La figurine funéraire Co. 2349 est un chaouabti momiforme monoxyle, enchâssé sur un petit socle moderne en marbre, appelé aussi mini-piédouche. Le personnage se tient debout, les pieds joints, les bras croisés, le corps enserré dans un suaire uniforme ne laissant libre que la tête. Il porte une perruque longue, tripartite. La polychromie a presqu’entièrement disparu, hormis des traces d’ocre noir, presque bleu, conservées sur le côté gauche, les contours de la chevelure ainsi qu’à l’avant du corps, où deux lignes parallèles verticales s’étirent depuis les bras jusqu’au niveau des chevilles. La campagne de restauration de 2019 (F. Kurzenne) a mis en évidence des vestiges d’ocre jaune aux alentours du visage et d’ocre rouge sur l’épaule gauche.
La figurine frappe par sa simplicité, et la schématisation de sa silhouette. Les traits de la face, partie du corps la plus travaillée, sont épais, et pour certains à peine esquissés : de grands yeux allongés, un nez triangulaire à l’arête fine mais aux narines épatées, une bouche large. Le front et les pommettes hauts, les joues pleines, le menton fort, au profil pointu, forment un visage solide et serein. La perruque est lisse et s’arrête à mi-torse ; elle couvre les oreilles.
Le corps de la statuette est rectiligne et statique. Les bras croisés forment des angles droits, les volumes des jambes et des pieds se devinent sous le vêtement couvrant. On note tout de même une volonté de bien délimiter le contour de la perruque, et le modelé des bras. La courbe des reins est signifiée par un léger épaississement de la silhouette.
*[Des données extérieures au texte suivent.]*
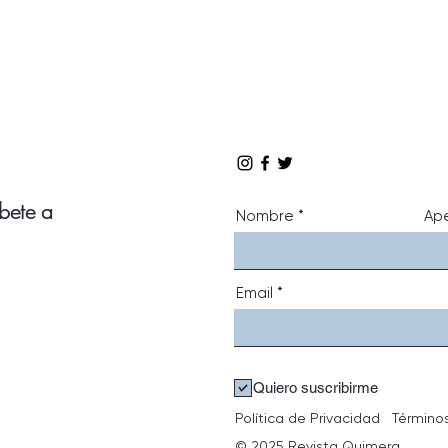
íbete a
Nombre
Ape
Email
Quiero suscribirme
Política de Privacidad
Término
© 2025 Revista Quimera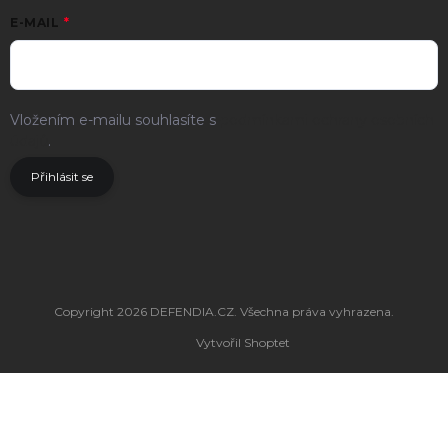
E-MAIL
Vložením e-mailu souhlasíte s
podmínkami ochrany osobních
údajů
.
Přihlásit se
Copyright 2026
DEFENDIA.CZ
. Všechna práva vyhrazena.
Vytvořil Shoptet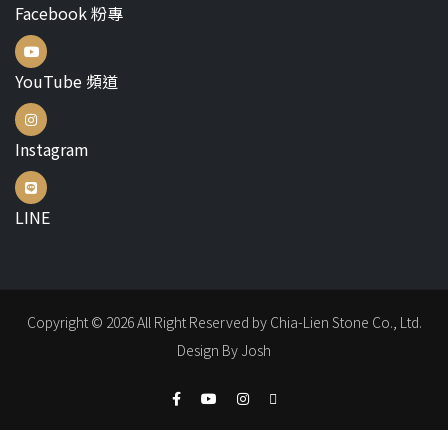
Facebook 粉專
YouTube 頻道
Instagram
LINE
Copyright © 2026 All Right Reserved by Chia-Lien Stone Co., Ltd.
Design By Josh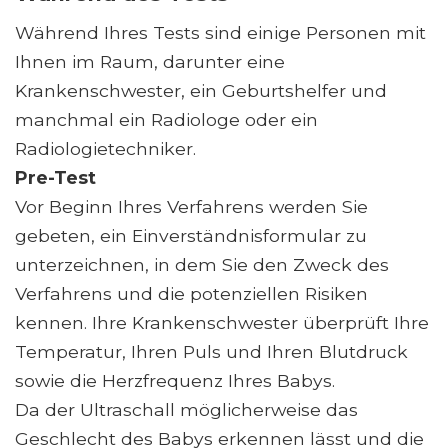
Während Ihres Tests sind einige Personen mit
Ihnen im Raum, darunter eine
Krankenschwester, ein Geburtshelfer und
manchmal ein Radiologe oder ein
Radiologietechniker.
Pre-Test
Vor Beginn Ihres Verfahrens werden Sie
gebeten, ein Einverständnisformular zu
unterzeichnen, in dem Sie den Zweck des
Verfahrens und die potenziellen Risiken
kennen. Ihre Krankenschwester überprüft Ihre
Temperatur, Ihren Puls und Ihren Blutdruck
sowie die Herzfrequenz Ihres Babys.
Da der Ultraschall möglicherweise das
Geschlecht des Babys erkennen lässt und die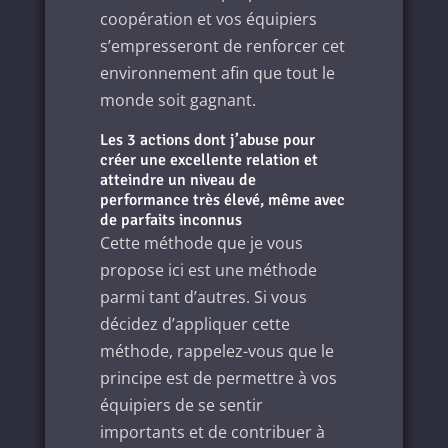
coopération et vos équipiers
s’empresseront de renforcer cet
environnement afin que tout le
monde soit gagnant.
Les 3 actions dont j’abuse pour
créer une excellente relation et
atteindre un niveau de
performance très élevé, même avec
de parfaits inconnus
Cette méthode que je vous
propose ici est une méthode
parmi tant d’autres. Si vous
décidez d’appliquer cette
méthode, rappelez-vous que le
principe est de permettre à vos
équipiers de se sentir
importants et de contribuer à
Également appelés ouchebtis ou chabtis (à partir de la Troisième Période intermédiaire, plus spécifiquement aux alentours de la XXIème dynastie), les chaouabtis, des mots shaouabty « statuette en bois », ou/et shebi « remplacer » (Chaouabtis 2003, p. 11), sont des serviteurs funéraires déposés dans les tombes et destinés à travailler pour le défunt dans l’au-delà, et à assurer les corvées à sa place. Leur apparition est attestée au moins dès le Moyen Empire, époque à laquelle ils ont remplacé les « modèles », petites figurines de travailleurs représentés en activité (brasseurs, boulangers, ou, pour un exemple de cuisinier, voir la statuette musée Rodin Co. 6434). Les chaouabtis tiennent le plus souvent des outils, ce qui leur permettait de s’acquitter de leurs tâches. Les textes inscrits sur leur corps, en lignes ou en colonnes, comportaient en général le nom du propriétaire, ainsi qu’un court passage du Livre des Morts.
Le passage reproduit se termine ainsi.